Indigenous wisdom guides High Park’s traditional and prescribed burn

(Stacey Kuznetsova)

High Park, a place where families come to escape the city and lounge under trees, is up in smoke. But there are no fire truck sirens or screams of panic. There is only singing, a drumbeat, and a crackling fire.

The traditional and prescribed burn, which takes place at High Park every year, is a way to nourish fire-dependent environments, such as the Black Oak Savannah the park is home to. 

The burn, known as Biinaakzigewok Anishnaabeg in the Anishinaabemowin (Ojibwe) language, is a long-standing practice in the Indigenous community. The founder of Msit No’kmag, Carolynne Crawley, says,Traditional cultural burns have been happening since time immemorial. It’s one of those responsibilities to be in a good relationship with all of creation.” 

As Crawley explains, “the burns help clear the land, to make it easier for movement — not just for people, but also for animals.” Additionally, the burn helps plants and trees to germinate. 

“The Black Oak Savannahs were significant for the nations living here because they provided a significant food source: the acorns,” says Crawley. 

For decades, colonial ways have prevented Indigenous communities from burning off the dry bush, which has led to frequent forest fires.

For the third year in a row, the city of Toronto collaborates with the Indigenous Land Stewardship Circle to carry out the traditional burn. Manager of Urban Forestry, Ray Vendrig, feels there is much that city consultants can learn about taking care of the forests from Indigenous people.

“They teach our staff a lot about how [they] respect the land, and how everything is connected: how plants, animals, and people are connected. 

“We come at it from a scientific or a forestry point of view, but to have a different point of view is very refreshing,” adds Vendrig

The ceremony requires stable, warm weather, dry ground, and a breeze to minimize smoke impacts on the populated areas, which finally happened on the morning of April 9. 

The day started with a closed sunrise ceremony and a holy fire, the coal from which was used to light each section of the park. As fire crews laid out plans for the burn and blocked off affected pathways, Indigenous drummers, singers, and dancers performed the opening ceremony. 

(Stacey Kuznetsova)

City officials reassure the public that the fire is “deliberately set and carefully controlled.” Only grass stems and small twigs are affected, and the firemen keep close watch to ensure the flames don’t catch onto the larger trees. 

Before igniting each section, volunteers flush out snakes and search for turtle hatchlings to remove them from the affected areas. Crawley empathizes, “When Indigenous peoples are coming together, we’re always considering wildlife; because like I said, they’re family.”
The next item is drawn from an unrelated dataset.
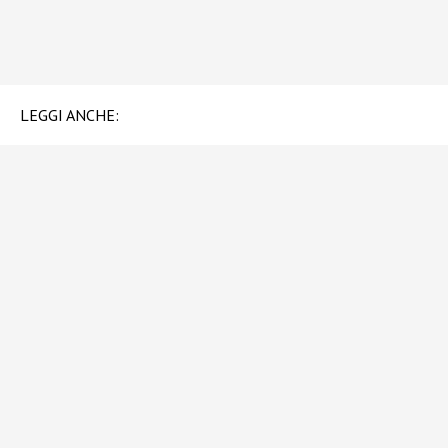
LEGGI ANCHE:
As the delicate operation unfolds, fire chiefs and Indigenous stewards are in constant communication, checking in before lighting each section or moving onto the next one. One of the volunteers, George Gardiner, says: “The major challenge is there are so many different parties involved that not everybody is aware of everything at the same time.” 

(Stacey Kuznetsova)

Crawley says that to repeat the success of the traditional and prescribed burn at High Park, the city needs to “continue to build relationships with Indigenous communities.” 
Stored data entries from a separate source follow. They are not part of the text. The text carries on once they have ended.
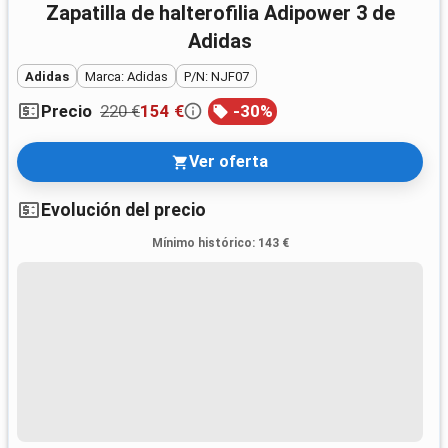
Zapatilla de halterofilia Adipower 3 de
Adidas
Adidas
Marca: Adidas
P/N: NJF07
220 €
154 €
-
30
%
Precio
Ver oferta
Evolución del precio
Mínimo histórico
:
143 €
“The city has a reconciliation strategy. And I think it’s important for there to be clear steps of what does that mean for the land? What does that look like for the animal relatives? What does that mean or look like for the plant relatives, for the waters?” she says. 

“In the city of Toronto, I think about 85 per cent of all wetlands or waterways have been buried or developed upon,” Crawley adds. “The lands have been, and continue to be, harmed through these colonial and capitalist systems.” 

Vendrig believes there are many other Indigenous practices that could benefit Toronto. “Some of the other things that we’re working on with members of the Indigenous community is the protection of the turtles in Grenadier Pond.

“In the west end of the city, we’ve worked with an Indigenous youth agency to create a site where they can hold educational meetings for Indigenous youth and teach them about the land,” adds Vendrig.

The traditional and prescribed burn shows how the city and Indigenous communities share a duty to care for the territory originally known in Mohawk as Tkaronto. 

On the morning of the burn, Vivian Recollet, the Anishinaabe Granmother, with the spirit name “Bigasohn Kwe,” addressed the visitors, volunteers, and city staff in the opening ceremony: “We’re not asking for perfection. We’re asking that you do the best that you can.

“Today we have gathered the pieces from a long time ago that our ancestors tried to leave for us,” she says. 

“On these lands we have ceremony;, there’s beautiful gifts left for us here to revive and rekindle, and take and put into our hearts’ faces. To be able to walk beautifully on Mother Earth, […] and remember our responsibility.”